Pathogen Genomics Phenotype and Immunity Programme
Programme leader : Prof. Pontiano Kaleebu


This programme aims to conduct research that will lead to better understanding of pathogen genomics in order to characterise diseases and epidemics for better control and to investigate virological, immunological and genetic factors required for the development of effective interventions against HIV-1 and other infections. The HIV epidemic is monitored through genetic characterisation. We are using molecular in combination with social-epidemiological and modelling approaches to provide novel avenues to monitor epidemic trends and transmission dynamics, and to contribute to targeted interventions through the identification of transmission clusters and hotspots. We are monitoring the emergence of HIV drug resistance (HIVDR) and contributing to intervention against HIVDR development. We are investigating whether transmitted/early HIV-1 viruses have recurrent patterns (signatures) that distinguish them from chronic viruses. We are investigating whether Zika virus exists among humans, primates and mosquitos in Uganda and conducting studies to molecularly characterize the Zika genome.
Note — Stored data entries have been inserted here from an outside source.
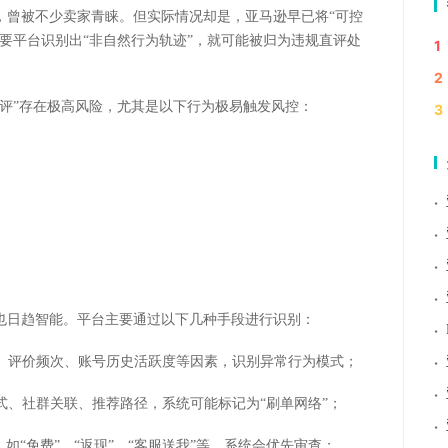
，曾被不少卖家青睐。但实际情况却是，亚马逊早已将
“可控
要平台识别出“非自然行为轨迹”，就可能被归为违规直评处
1
2
直评”存在极高风险，尤其是以下行为极易触发风控：
3
·
·
·
·
也日趋智能。平台主要通过以下几种手段进行识别：
·
·
、评价频次、账号历史活跃度等因素，识别异常行为模式；
·
式、社群关联、推荐路径，系统可能标记为
“刷单网络”；
·
，如“免费”、“返现”、“客服送我”等，系统会优先审查；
We are investigating the host and viral factors associated with HIV Superinfection. This information will contribute to knowledge on protective immune responses. We are conducting studies of the potential protective immune responses against HIV through PrEP in highly exposed populations. This is in order to explore whether exposure to HIV under PrEP cover could induce immunity equivalent to that afforded by a live attenuated vaccine. We are participating in other studies to contribute to HIV vaccine research and development such as sensitivity of HIV transmitted viruses to broadly neutralizing monoclonal antibodies. We are participating in other vaccine work such as Ebola and RVF. Finally, we are part of studies aimed at understanding the role of pre-existing status of the immune system and presence of endemic infections on hepatitis B vaccine responses.
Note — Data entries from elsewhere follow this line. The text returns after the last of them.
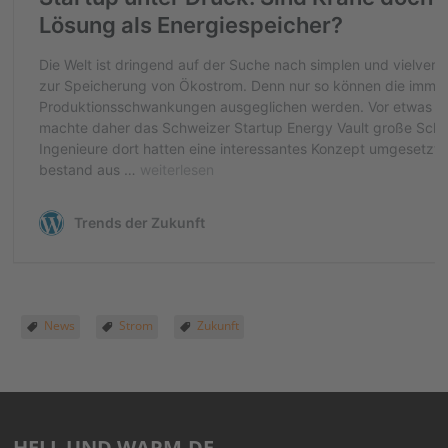
News
Strom
Zukunft
HELL UND WARM.DE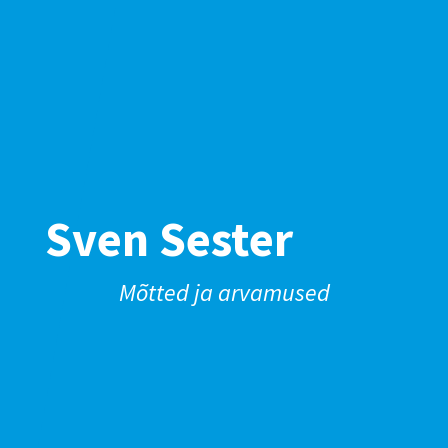
Sven Sester
Mõtted ja arvamused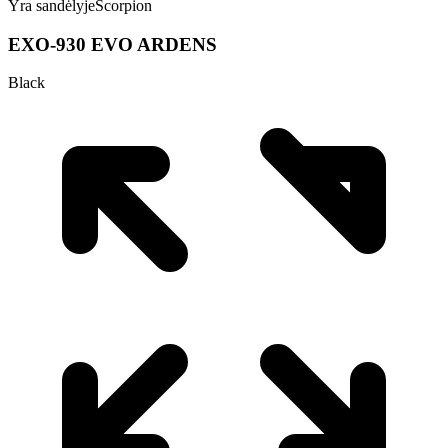
Yra sandėlyje
Scorpion
EXO-930 EVO ARDENS
Black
Immunomodulation and Vaccines Programme
Programme leader : Prof. Alison Elliot


The I-Vac programme undertakes vaccine trials, studies addressing the immunomodulating effects of infection exposure on vaccine responses and other health outcomes, and related studies on the immunology and management of tuberculosis and schistosomiasis.
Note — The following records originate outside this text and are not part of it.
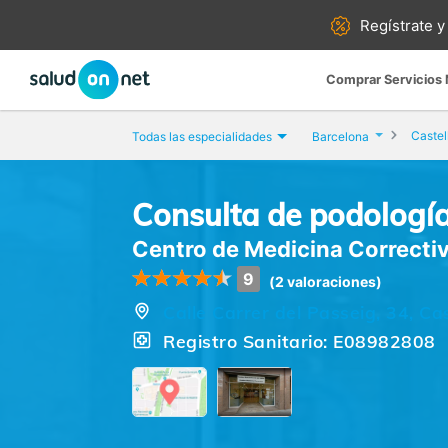
Regístrate y
Comprar Servicios
Castel
Todas las especialidades
Barcelona
Consulta de podología
Centro de Medicina Correctiva
9
(2 valoraciones)
Calle Carrer del Passeig, 34, Cas
Registro Sanitario: E08982808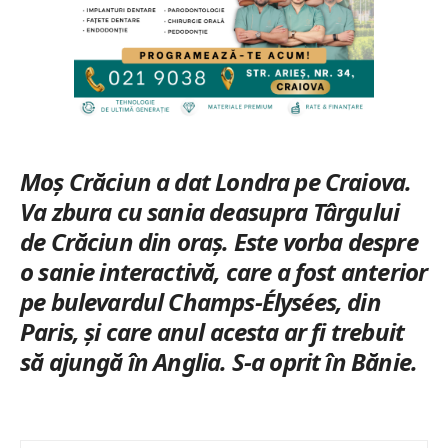
Moș Crăciun a dat Londra pe Craiova.
Va zbura cu sania deasupra Târgului
de Crăciun din oraș. Este vorba despre
o sanie interactivă, care a fost anterior
pe bulevardul Champs-Élysées, din
Paris, și care anul acesta ar fi trebuit
să ajungă în Anglia. S-a oprit în Bănie.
Our principal goal is to understand the impact of infection exposure on human immunological programming and health. Our overarching hypothesis is that chronic and cumulative infection exposure influences immunological mechanisms through active processes (during current infection), lasting epigenetic modifications, and genetic selection; that (therefore) some effects do not immediately respond to treatment; and that effects critically impact upon major health outcomes including vaccine responses and susceptibility to pathogens, allergy-related disease and metabolic conditions. The main focus of our new work is on vaccines, addressing the role of infectious exposures in population differences in vaccine immunogenicity. We are also continuing allergy-related and metabolic studies.

NCD Phenotyping Programme
Programme leader : Prof. Moffat Nyirenda


The long-term vision is to build the infrastructure and scientific leadership to develop excellence in NCD research and training that is accessible and future-proof for conducting aetiological, evaluation and implementation research, which will stimulate improvements in prevention and control of these disorders in Uganda and the region.

Specific objectives

With an initial focus on cardiometabolic disorders, notably diabetes, the goal of the NCD Phenotyping programme is to understand the determinants and mechanisms that underlie differential manifestations of these disorders in Africa, in order to inform local intervention strategies. Specifically, the programme aims at:

  1. Understanding the pathophysiology and risk factors for diabetes in Africa, and their influence on differential manifestation of this condition in the region.

  2. Improving the outcomes of diabetes in sub-Saharan African through better diagnosis and management.

  3. Understanding the interactions between infection (notably HIV) and common NCDs (diabetes/hypertension), and designing and testing models of integrated care.